CIDR Proceedings

CryoDrill: Near-Data Processing in Deep and Cold Storage Hierarchies

Authors:

Marcus Paradies

Abstract

Nowadays, modern high-performance, high-resolution observational instruments and complex models of the earth system and of physical, chemical, and biological processes generate multiple hundreds of petabytes of scientific data per year contributing significantly to the infamous data deluge. Important application domains, which generate large amounts of scientific data, include earth observation, high-energy physics, radio astronomy, and weather forecasting, among others. Increasingly, digital data archives store such scientific data in private cloud infrastructures for further investigation and longterm preservation, and disseminate them through data platforms via order-based catalogs. To reduce the total cost of ownership, such data platforms employ a hierarchical storage management system with large, disk-based caches and robotic tape libraries [2]. Often, data is stored in coarse-grained, value-added data products, whose granularity is determined by observational instead of data access characteristics. Fine-granular data tiling of such data products is often only applied late in the data analysis workflow.
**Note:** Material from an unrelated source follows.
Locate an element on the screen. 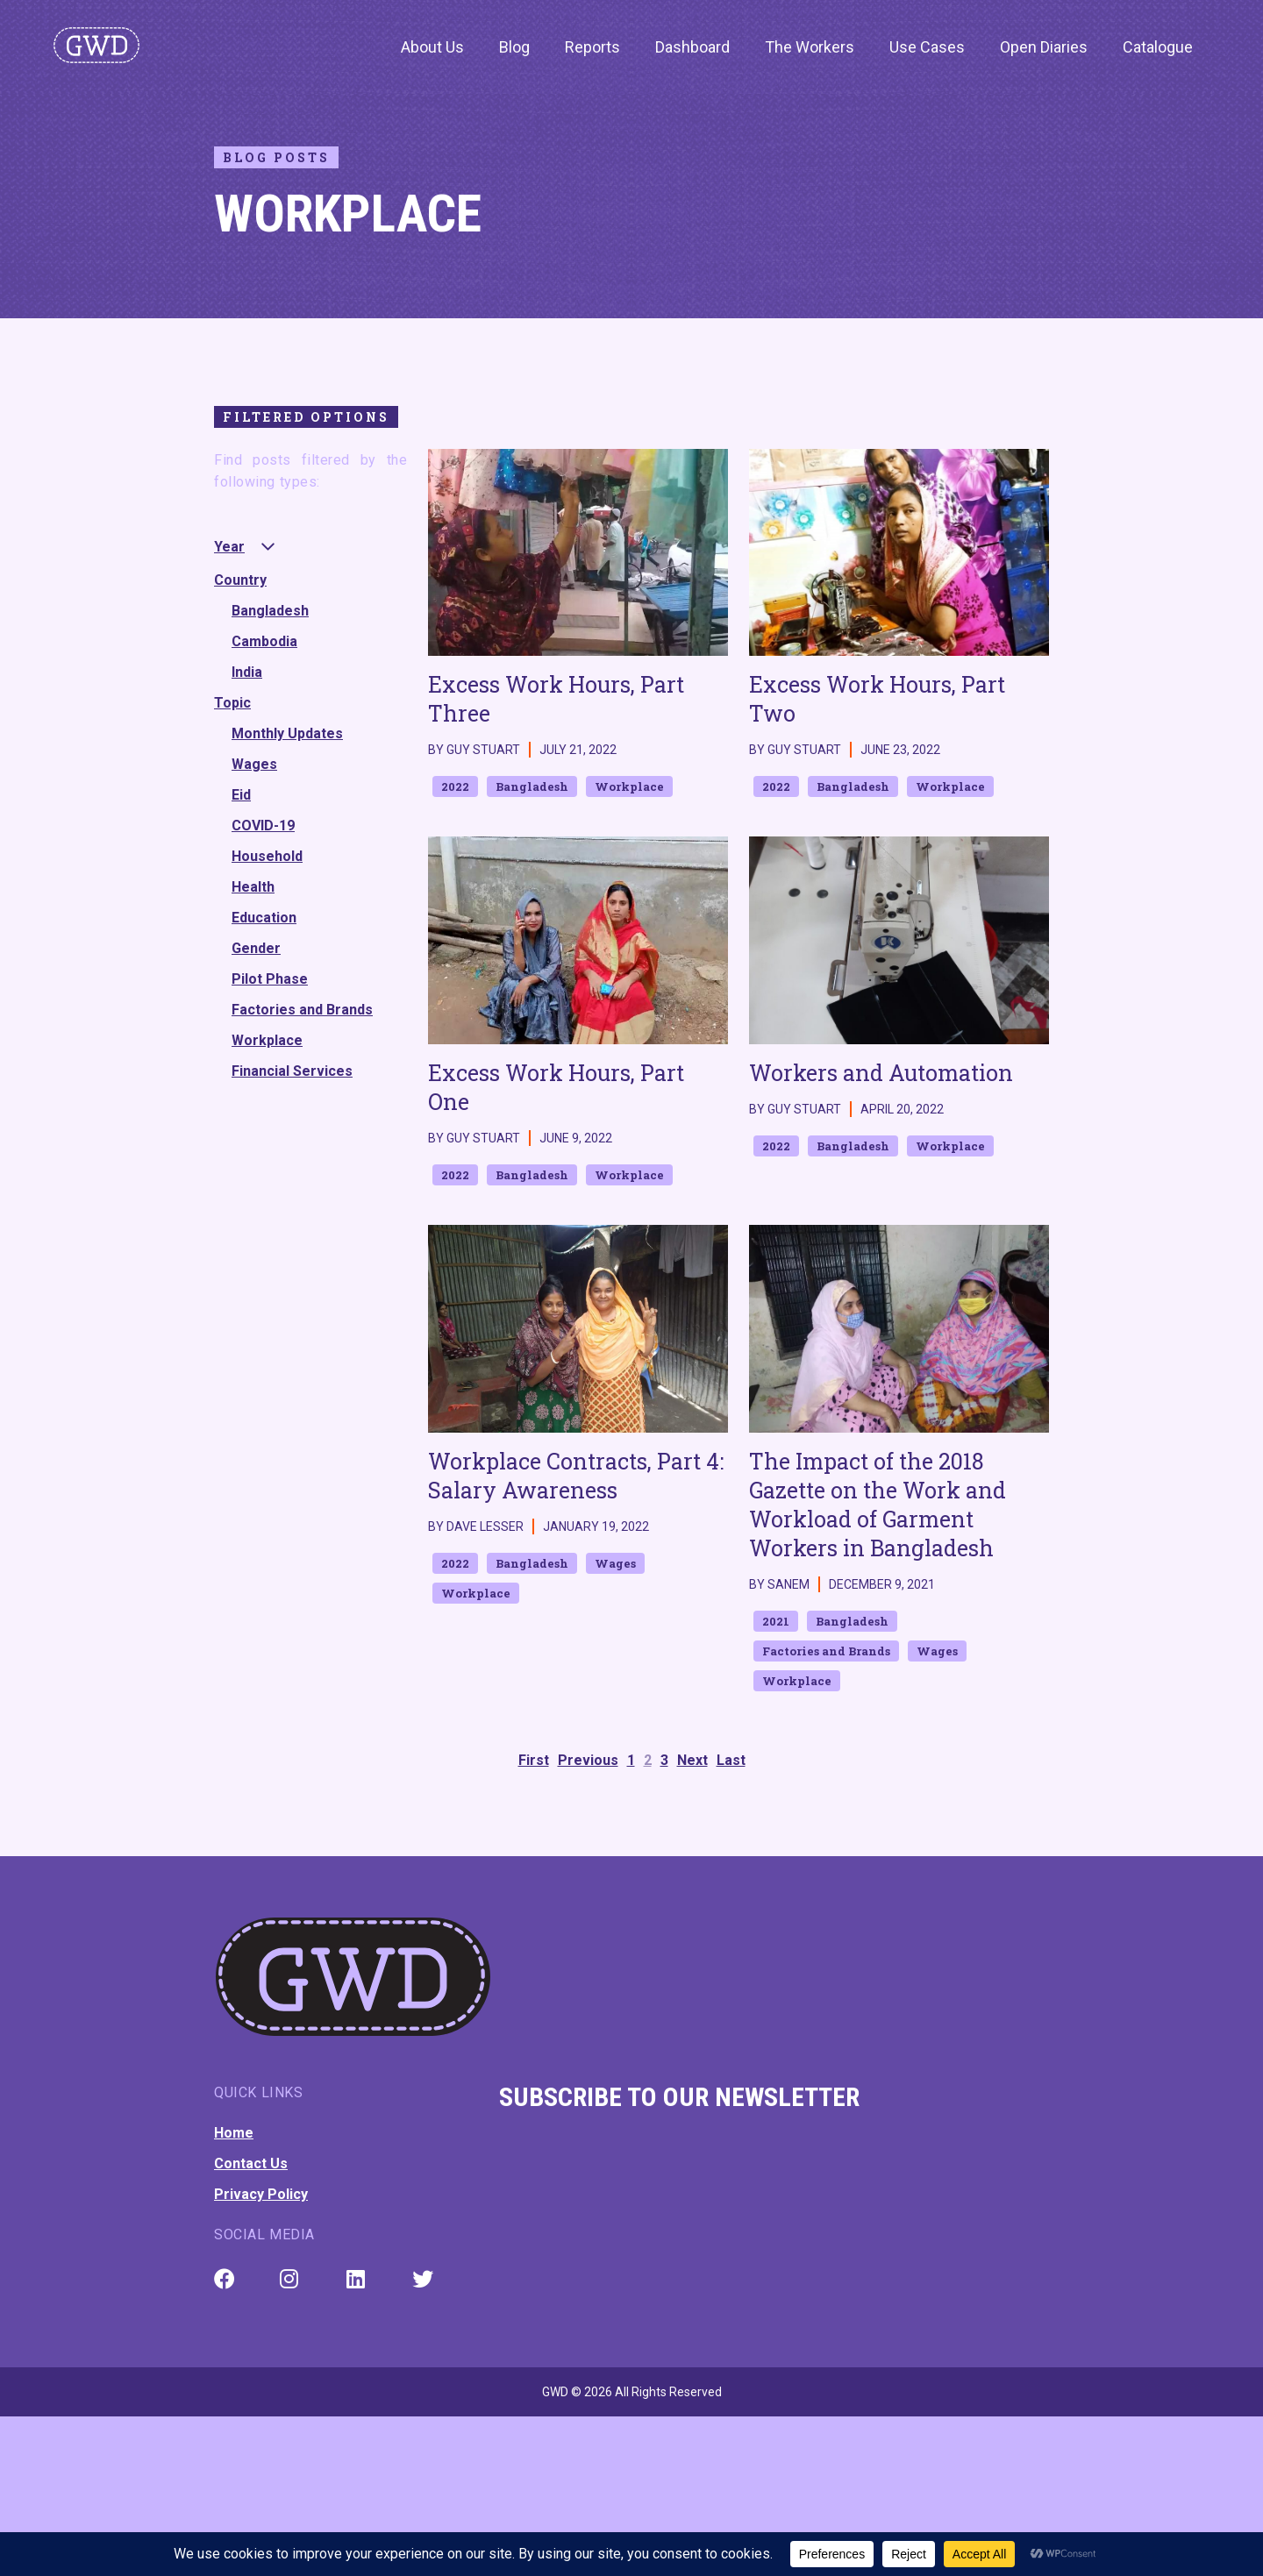  Factories and Brands is located at coordinates (302, 1009).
Prefetching all the data from a slower storage layer in advance is typically not possible due to the ad-hoc nature of scientific analysis tasks and the sheer size of the required data working set to achieve satisfactory results for long-term trend analysis and prediction. With the proliferation of scientific data for general analysis by the academic community, wasteful data transfers across storage layers and unacceptable high data access latencies will likely become a major research barrier in the near future.